● **Page images and extracted text**
###

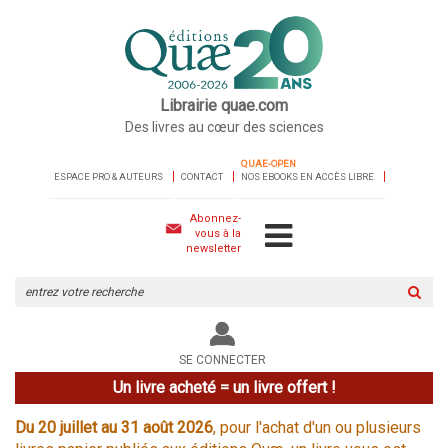
Librairie quae.com
Des livres au cœur des sciences
QUAE-OPEN
ESPACE PRO & AUTEURS
CONTACT
NOS EBOOKS EN ACCÈS LIBRE
Abonnez-
vous à la
newsletter
Rechercher
sur
le
site
SE CONNECTER
Un livre acheté = un livre offert !
Du 20 juillet au 31 août 2026
, pour l'achat d'un ou plusieurs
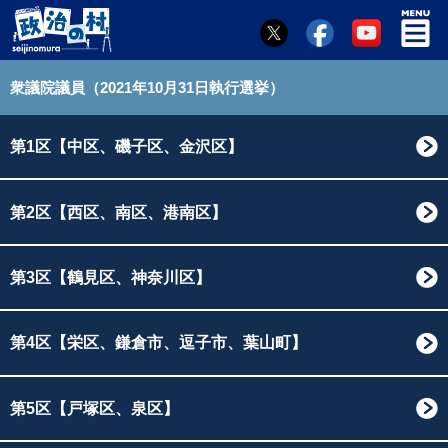
衆議院議員（2021年10月31日執行選挙）
第1区【中区、磯子区、金沢区】
第2区【西区、南区、港南区】
第3区【鶴見区、神奈川区】
第4区【栄区、鎌倉市、逗子市、葉山町】
第5区【戸塚区、泉区】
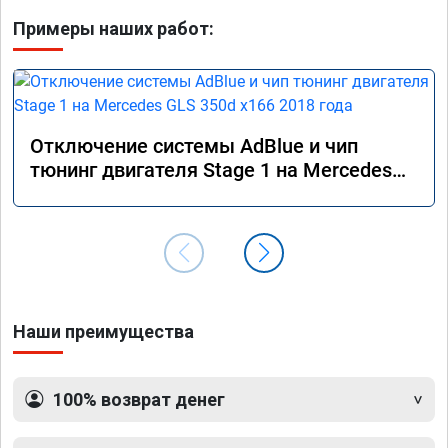
Примеры наших работ:
Отключение системы AdBlue и чип
тюнинг двигателя Stage 1 на Mercedes
GLS 350d x166 2018 года
Наши преимущества
100% возврат денег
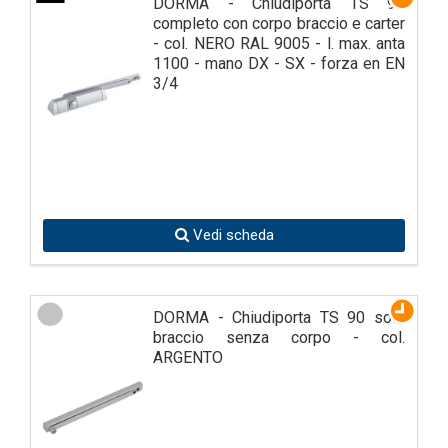
DORMA - Chiudiporta TS 90
completo con corpo braccio e carter
- col. NERO RAL 9005 - l. max. anta
1100 - mano DX - SX - forza en EN
3/4
Vedi scheda
DORMA - Chiudiporta TS 90 solo
braccio senza corpo - col.
ARGENTO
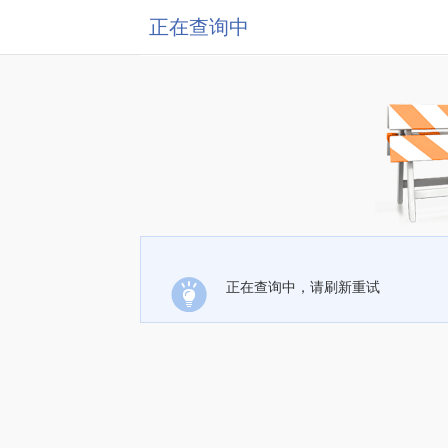
正在查询中
正在查询中，请刷新重试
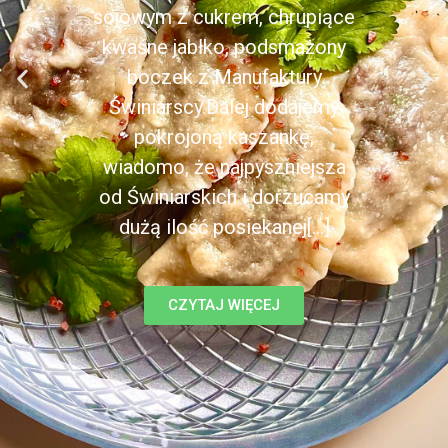
sojowym z cukrem, chrupiące
kwaśne jabłko, podsmażony
boczek z Manufaktury
Świniarscy.Dalej dodajemy
pokrojoną kaszankę,
wiadomo, że najpyszniejsza
od Świniarskich i dorzucamy
dużą ilość posiekanej[...]
CZYTAJ WIĘCEJ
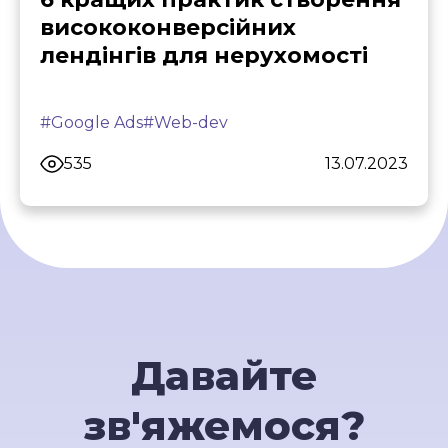
висококонверсійних
лендінгів для нерухомості
#Google Ads
#Web-dev
535
13.07.2023
Давайте
зв'яжемося?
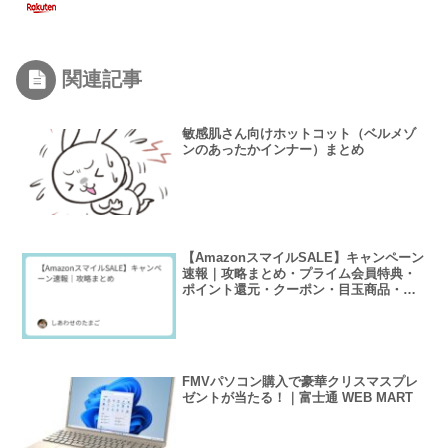
関連記事
敏感肌さん向けホットコット（ベルメゾ
ンのあったかインナー）まとめ
【AmazonスマイルSALE】キャンペーン
速報｜攻略まとめ・プライム会員特典・
ポイント還元・クーポン・目玉商品・タ
イムセール徹底解説
FMVパソコン購入で豪華クリスマスプレ
ゼントが当たる！｜富士通 WEB MART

###

● **WHAT TO DO**
Lines in the data that hold "DORMA" must be located and copied.

● **TASK RESPONSE**
DORMA - Chiudiporta TS 90
DORMA - Chiudiporta TS 90 solo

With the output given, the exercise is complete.